Robin Bloor extends the meaning of the concept `PONA' to include people who do have access to and knowledge about the Internet, but who access it through Internet Cafes and other anonymous access providers. A typical example of this case is hackers. How will people escaping identification be considered by other Netizens? How might mechanisms installed to prevent anonymity and activities considered as suspect turn into instruments of censorship that could, among other things, place restrictions on art projects?

In the interactive `jungle' of cyberspace, on mailing lists such as Syndicate and nettime and a variety of smaller lists, that have formed like global neighborhoods around people with a common interest in media culture and Net practices, important questions about the development of the cultural, artistic and social environment in cyberspace. Such fora provide artists, theorists, writers and others from Eastern Europe with a feeling of community, with a way to interact socially while escaping the structures of the local art scene.

Is there a private space on the Internet? What could private space mean on the Internet at all? Maybe closed chat rooms can be compared to hotel rooms that provide the coziness of a temporary rented `private' space? How does the illusion of private space, through personalization of public cyberspace pioneered by e-commerce giants like Amazon, affect the relation of people/clients to cyberspace?

Given that the Internet never sleeps and has no opening hours, how does this time regime affect Internet users and the Net community as a whole?

How do people use communication technologies (and thus fill them with "sense" or "meaning"), and how do technologies influence and change people?

The focus of CF01 on space and its structuring allows references to historical discussions of women's movements in the 70ies on relations between the (private) personal and the (public) political spaces. How have the radical changes in recent years, under the influence of new technologies and means of communication, affected the relations between urban space, cyberspace, working space, personal space, as well as, in parallel, the relations between people among themselves and between people and technologies. How do gender relations express themselves on the Internet? What kind of professional and social hierarchies can be found? What is the effect of voyeurist projects breaking the taboo of the personal space? Does the gendered hierarchy between client and service personnel get carried over from physical into cyberspace?

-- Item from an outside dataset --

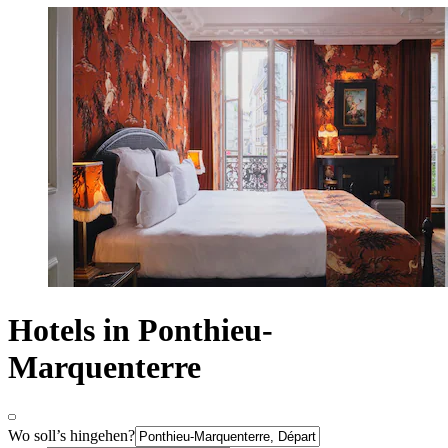
Hotels in Ponthieu-
Marquenterre
Wo soll’s hingehen?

The different parts of CF01

The exhibition "Cyber and my sp@ce"

This year's CFront exhibition presents multimedia installations by women artists. The exhibition opens on 6 June in the downstairs exhibition space of the Mexican House in the Old City of Plovdiv, where the theoretical meeting and working seminar are taking place. It will remain open until 21 June. We hope that by organizing an exhibition of women artists' works in the context of an international project like CFront we can contribute to overcoming the isolation of Bulgarian and South-East European women artists, to creating a context in which they can further develop socially critical art practices, and to legitimizing feminist approaches.

The theoretical meeting

In daily round-table discussions and work in smaller groups (5 hours a day), the participants will develop new ideas on relations between people and technologies and social changes under the influence of new technologies, and texts to be published online and in book form bilingually in English and Bulgarian. The working language for the seminar is English.

The working seminar

Taking up ideas from the round-table discussions, the participants will develop web-based artistic projects (texts, sound, artworks, software) in a common process, while developing at the same time an integrated interface for the web site. The working language of the seminar is English.

The accompanying program of public lectures

In daily evening lectures, the participants will present to a local audience their work and experience in the field of media culture. A special emphasis will be put on discussions after the lecture. The lectures will be in English, with consecutive translation to Bulgarian.